Similar talk has been heard from other eco groups, though they always clarify that they don't mean the earthquake in the Indian Ocean was caused by global warming, er, exactly.
Note that all the rhetorical work here is done by the "er, exactly," which is packed with insinuation that Levey does not unpack, because she can't, because of course "eco groups" really don't mean that the earthquake was cause by global warming.After the usual round of accusation by way of dark innuendo, Levey gets to her point: Environmentalists, she says, oppose economic development, especially for poor nations. Their message:
Poor countries are unwise to aspire to join the industrialized world, and their "natural" disasters are a comeuppance for buying into the desirability of economic progress.
This is, not to put too fine a point on it, horseshit. While there are greenies who oppose development as such, they are on the fringe. (There are fewer of them than there are of, say, right wingers planning to visit the Museum of Creation.)It is retrograde types like Levey who see environmental protection and development as opposing forces. Mainstream environmentalism -- and even moreso cutting edge green thinking -- supports ecologically responsible development.
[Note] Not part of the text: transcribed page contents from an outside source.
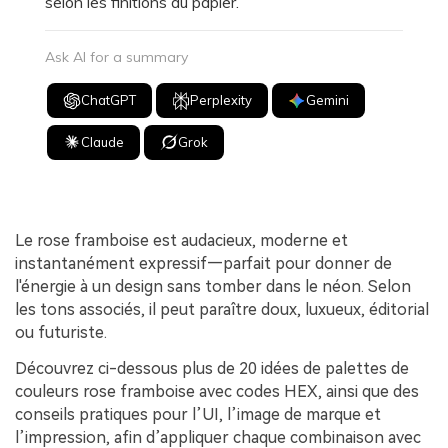
selon les finitions du papier.
Ask AI for a summary
ChatGPT
Perplexity
Gemini
Claude
Grok
Le rose framboise est audacieux, moderne et
instantanément expressif—parfait pour donner de
l'énergie à un design sans tomber dans le néon. Selon
les tons associés, il peut paraître doux, luxueux, éditorial
ou futuriste.
Découvrez ci-dessous plus de 20 idées de palettes de
couleurs rose framboise avec codes HEX, ainsi que des
conseils pratiques pour l’UI, l’image de marque et
l’impression, afin d’appliquer chaque combinaison avec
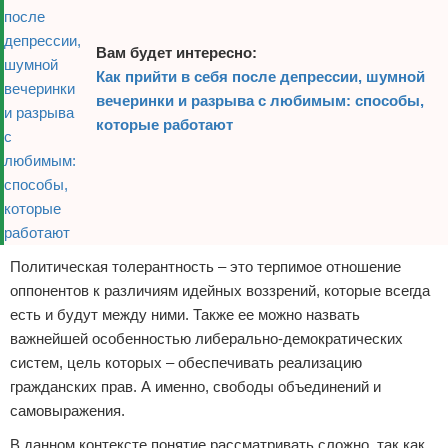
Вам будет интересно:
Как прийти в себя после депрессии, шумной
вечеринки и разрыва с любимым: способы,
которые работают
Политическая толерантность – это терпимое отношение
оппонентов к различиям идейных воззрений, которые всегда
есть и будут между ними. Также ее можно назвать
важнейшей особенностью либерально-демократических
систем, цель которых – обеспечивать реализацию
гражданских прав. А именно, свободы объединений и
самовыражения.
В данном контексте понятие рассматривать сложно, так как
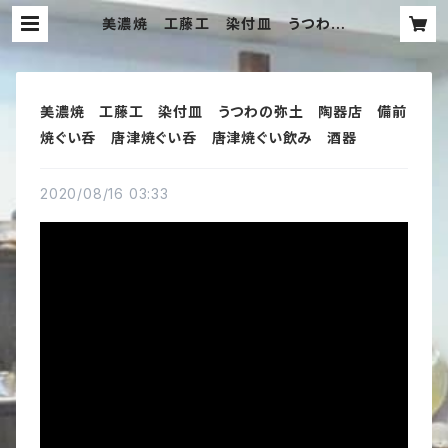
美濃焼 工藤工 染付皿 うつわの
弥土 陶器店 備前焼ぐい呑 唐津
焼ぐい呑 唐津焼ぐい飲み 酒器 |
うつわの弥土（みと） ぐい呑み販売店
陶器専門店 ぐい呑み唐津焼 ぐい呑み
備前焼 ぐい飲み 中国茶杯 横浜市
美濃焼 工藤工 染付皿 うつわの弥土 陶器店 備前
焼ぐい呑 唐津焼ぐい呑 唐津焼ぐい飲み 酒器
2020/08/16 03:33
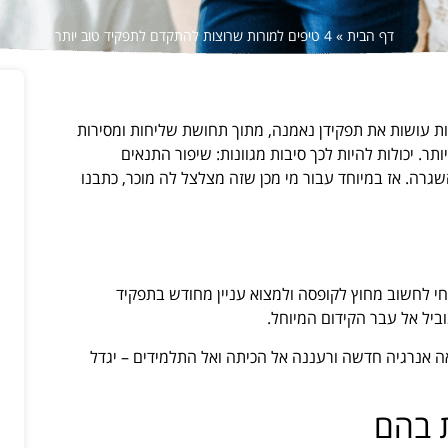
דף הבית
»
4 טיפים למורות שרוצות להתקדם לתפקיד טוב יותר
ות עושות את תפקידן נאמנה, מתוך תחושת שליחות ומסירות
תר. יכולות להיות לכך סיבות מגוונות: שיפור התנאים
 השגרה. אז במיוחד עבור מי מכן שזה מצלצל לה מוכר, כתבנו
חי לחשוב מחוץ לקופסה ולמצוא עניין מחודש בתפקיד
ביל אל עבר הקידום המיוחל.
ה אנרגיה חדשה ורעננה אל הכיתה ואל התלמידים – יגדל
 בהם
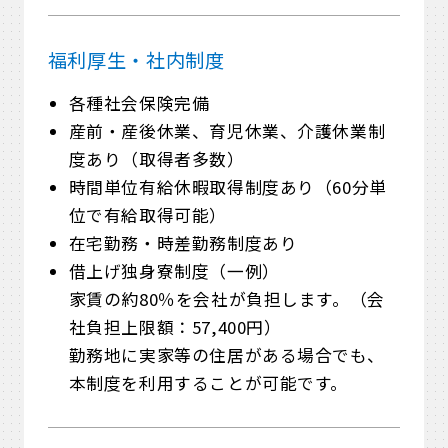
福利厚生・
社内制度
各種社会保険完備
産前・産後休業、育児休業、介護休業制
度あり（取得者多数）
時間単位有給休暇取得制度あり（60分単
位で有給取得可能）
在宅勤務・時差勤務制度あり
借上げ独身寮制度（一例）
家賃の約80％を会社が負担します。（会
社負担上限額：57,400円）
勤務地に実家等の住居がある場合でも、
本制度を利用することが可能です。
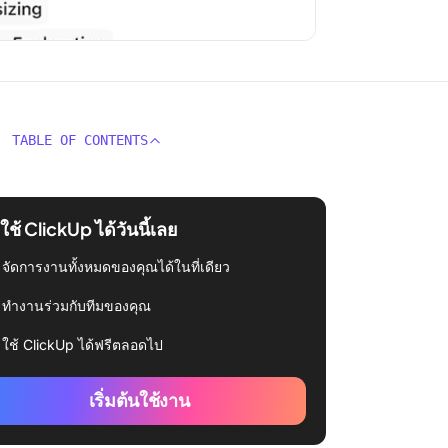
TABLE OF CONTENTS
่มใช้ ClickUp ได้วันนี้เลย
จัดการงานทั้งหมดของคุณได้ในที่เดียว
ทำงานร่วมกับทีมของคุณ
ใช้ ClickUp ได้ฟรีตลอดไป
เริ่มต้นใช้งาน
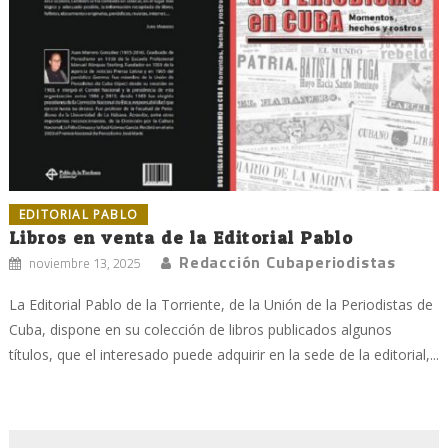
EDITORIAL PABLO
Libros en venta de la Editorial Pablo
Redacción Cubaperiodistas
noviembre 13, 2025
La Editorial Pablo de la Torriente, de la Unión de la Periodistas de
Cuba, dispone en su colección de libros publicados algunos
títulos, que el interesado puede adquirir en la sede de la editorial,...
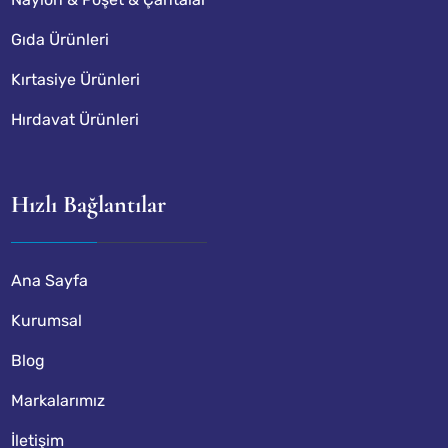
Gıda Ürünleri
Kırtasiye Ürünleri
Hırdavat Ürünleri
Hızlı Bağlantılar
Ana Sayfa
Kurumsal
Blog
Markalarımız
İletişim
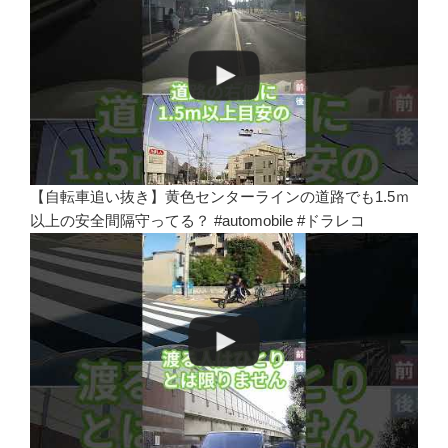
【自転車追い抜き】黄色センターラインの道路でも1.5ｍ
以上の安全間隔守ってる？ #automobile #ドラレコ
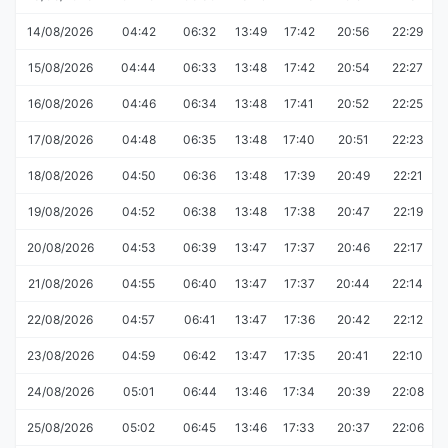
14/08/2026
04:42
06:32
13:49
17:42
20:56
22:29
15/08/2026
04:44
06:33
13:48
17:42
20:54
22:27
16/08/2026
04:46
06:34
13:48
17:41
20:52
22:25
17/08/2026
04:48
06:35
13:48
17:40
20:51
22:23
18/08/2026
04:50
06:36
13:48
17:39
20:49
22:21
19/08/2026
04:52
06:38
13:48
17:38
20:47
22:19
20/08/2026
04:53
06:39
13:47
17:37
20:46
22:17
21/08/2026
04:55
06:40
13:47
17:37
20:44
22:14
22/08/2026
04:57
06:41
13:47
17:36
20:42
22:12
23/08/2026
04:59
06:42
13:47
17:35
20:41
22:10
24/08/2026
05:01
06:44
13:46
17:34
20:39
22:08
25/08/2026
05:02
06:45
13:46
17:33
20:37
22:06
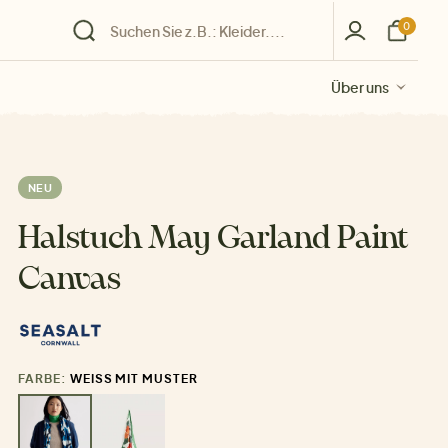
0
Über uns
Über uns
Über uns
Über uns
Über uns
NEU
Halstuch May Garland Paint
Canvas
FARBE:
WEISS MIT MUSTER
They support leapfrogging, whereby developing countries use emerging technologies to bypass the grinding, earth-screwing, wealth-concentrating stages of industrialization whereby the developed world reached its current state of prosperity.
Thinking greens recognize that economic development is crucial to protecting the earth, but they realize that there's development and then there's development. We like the kind that benefits the poor and the earth, not just elites and industry oligarchs.
That Levey can play on this outmoded opposition in a major newspaper is not only her failing -- it is a failure of environmentalists to be more consistent and vocal in their message of hope and progress.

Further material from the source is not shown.